I have two dataframes for men and women working in a company. One is 15000 rows x 1000 columns and the other is 150 x 1000. Each column represents an attribute (e.g, Salary, Height, etc...). I am comparing female and male employees within each Bracket (there are five in total).
Below I created some dummy data and the for loop.
#Create the data
num_of_employee = 100
f <- rep(c("Female"), 15)
m <- rep(c("Male"), 85)
Employee = paste("Employee",seq(1:num_of_employee))
Bracket = sample(seq(1,5,1),num_of_employee, replace = TRUE)
Height = sample(seq(65,100, 1),num_of_employee, replace = TRUE)
Weight = sample(seq(120,220, 1),num_of_employee, replace = TRUE)
Years_Employed = sample(seq(1,13, 1),num_of_employee, replace = TRUE)
Income = sample(seq(50000,200000, 1000),num_of_employee, replace = TRUE)
gender <- sample(append(f,m), replace = FALSE)
df1 = data.frame(Employee, Height, Weight, Years_Employed, Income, Bracket, gender)
women <-df1[df1$gender == 'Female',]
men <- df1[df1$gender == 'Male',]
So that's all the data.

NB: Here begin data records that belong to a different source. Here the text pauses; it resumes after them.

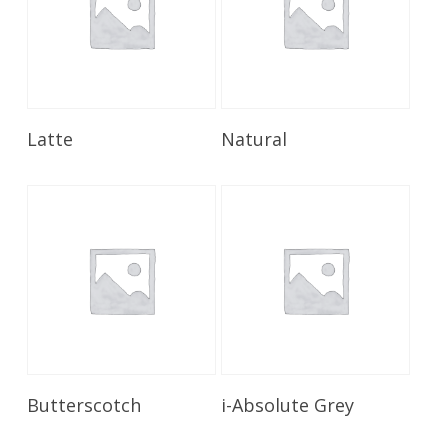
Read More
Read More
Latte
Natural
Read More
Read More
Butterscotch
i-Absolute Grey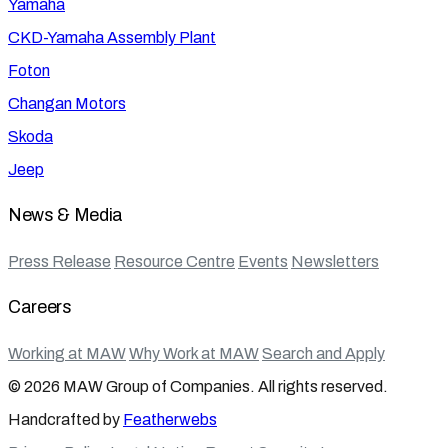
Yamaha
CKD-Yamaha Assembly Plant
Foton
Changan Motors
Skoda
Jeep
News & Media
Press Release
Resource Centre
Events
Newsletters
Careers
Working at MAW
Why Work at MAW
Search and Apply
© 2026 MAW Group of Companies. All rights reserved.
Handcrafted by
Featherwebs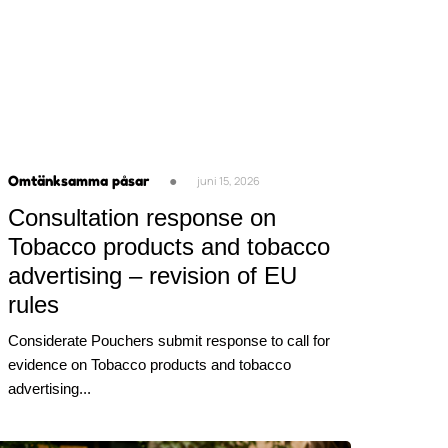
Omtänksamma påsar
●
juni 15, 2026
Consultation response on
Tobacco products and tobacco
advertising – revision of EU
rules
Considerate Pouchers submit response to call for
evidence on Tobacco products and tobacco
advertising...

Now, this for-loop essentially compares both the men and women dataframes column by column. So for example, Income from df1 will be compared to Income from df2, likewise for Height, Years_Employed etc...
v <-c()
runs <- 1000
for(j in 1:runs){
male_vector <- c()
female_vector <- c()
#loop through each of the 5 Brackets
for(z in 1:5){
#print out number of rows in each bracket.
number_of_rows <- length(which(women$Bracket == z))
#compare attributes of men and women within each bracket.
male_vector <- append(male_vector, men[sample(which(men$Bracket == z), number_of_rows), ]$Height)
female_vector <- append(female_vector, women[which(women$Bracket == z), ]$Height)
}
#Ask, are men and women different?
v <- append(v, sum(male_vector) > sum(female_vector))
}
#How many times are the men>women out of 1000?
as.numeric(sum(v))
[1] 70
So this code works, but I want to compare each column - meaning Height, Weight, Years_Employed and Income.
Edit
I would like to input the two dataframes and the output be the following:
"Height " 0.223
"Salary: " 0.994
"Weight: " 0.006
"Years_Employed:" 0.325
.
.
.
"1000th column :" 0.013
Note, my actual data consists of 1000 columns, so hard-coding anything (the way I originally did it), won't work.
The following is much simpler than your code.
Note that there are loops in disguise, namely split and sapply. But the code is cleaner and it avoids repeating the same computations over and over again.
If you call set.seed(4358) just before running your code the result will be exactly the same as the result of mean(v) in the end of this.
set.seed(4358) # Needed because of the call to sample()
runs <- 1000
v <- logical(runs)
df1_br <- split(df1, df1$Bracket)
df2_br <- split(df2, df2$Bracket)
female_vector <- sapply(df2_br, function(x) sum(x$Income))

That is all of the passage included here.